L'église de Montaigu, minuscule, mais claire et chaleureuse, est pleine de monde.

Une enfant aux yeux bleus - les yeux bleus qu'ont tous les enfants de cette famille du village - une enfant d'un enfant du pays donc, est habillée d'une robe en soir blanche qui bouffe autour de sa couche. Et tout les familiers de ce coin perdu du Jura sont venus dirait-on l'accompagner jusqu'à l'autel.

Mon parrain, ma marraine s'avancent, et tout athées qu'ils sont promettent de me servir de guides. Ma mère se surprend à être émue elle aussi.

Mon père, et avec lui ses parents, sont gonflés de la joie lumineuse de leur foi. Le moment où je souris de la main mouillée du prêtre sur mon crâne est une grâce pure.
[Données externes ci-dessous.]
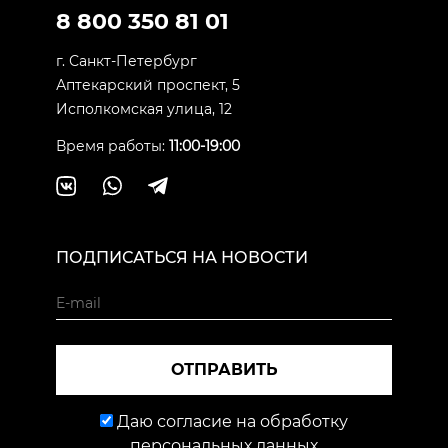
8 800 350 81 01
г. Санкт-Петербург
Аптекарский проспект, 5
Исполкомская улица, 12
Время работы:
11:00-19:00
ПОДПИСАТЬСЯ НА НОВОСТИ
ОТПРАВИТЬ
Даю согласие на обработку
персональных данных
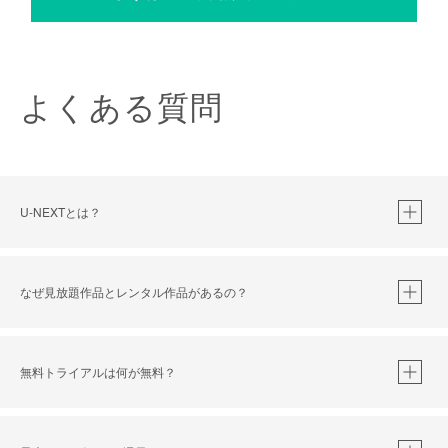
よくある質問
U-NEXTとは？
なぜ見放題作品とレンタル作品があるの？
無料トライアルは何が無料？
※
Plus tard, bien plus tard dans la nuit, une enfant de deux ans et demi s'éveille en hurlant "Oui je le rejette ! Oui je le rejette !". Je suis glissante de sueur. Trop d'émotions, trop de grandeur, pour un si petit être.
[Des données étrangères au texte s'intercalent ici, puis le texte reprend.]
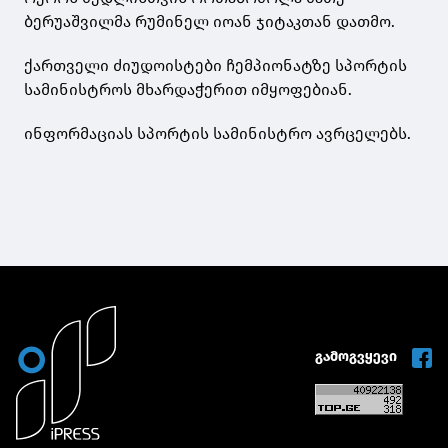
ბერუაშვილმა რუმინელ იოან ჯიტაკთან დათმო.
ქართველი ძიუდოისტები ჩემპიონატზე სპორტის
სამინისტროს მხარდაჭერით იმყოფებიან.
ინფორმაციას სპორტის სამინისტრო ავრცელებს.
გამოგვყევი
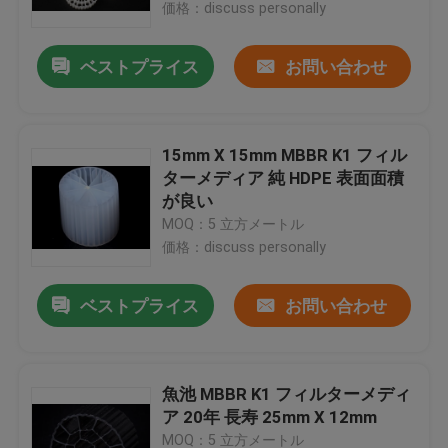
価格：discuss personally
ベストプライス
お問い合わせ
15mm X 15mm MBBR K1 フィル
ターメディア 純 HDPE 表面面積
が良い
MOQ：5 立方メートル
価格：discuss personally
ベストプライス
お問い合わせ
家
プロダクト
魚池 MBBR K1 フィルターメディ
ア 20年 長寿 25mm X 12mm
私達について
MOQ：5 立方メートル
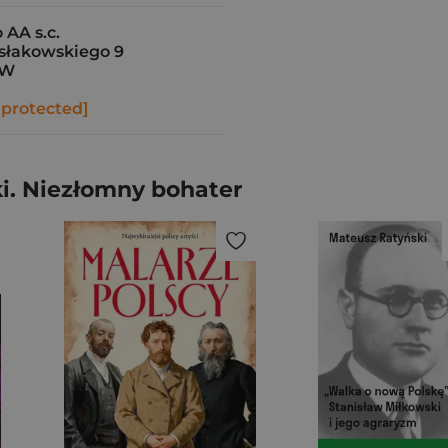
AA s.c.
łakowskiego 9
ÓW
 protected]
i. Niezłomny bohater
C'est l'église où j'ai été baptisée, celle où j'ai reçu ma communion. Quand je m'imaginais me marier, c'était là. C'est celle où j'enterre mes morts. C'est la seule que je fréquente, rarement, pour y entendre le chant de mon grand-père. Il y a des souvenirs autour de ces murs, de quand on allait chercher le Père Noël, minots, puis quand on avait grandit et qu'on bernait à notre tour les plus petits, pendant que les adultes plaçaient les cadeaux.

Les lieux nous marquent. Là où ça compte pour moi, même agnostique, lointaine et absente, je suis une enfant de la petite église de Montaigu.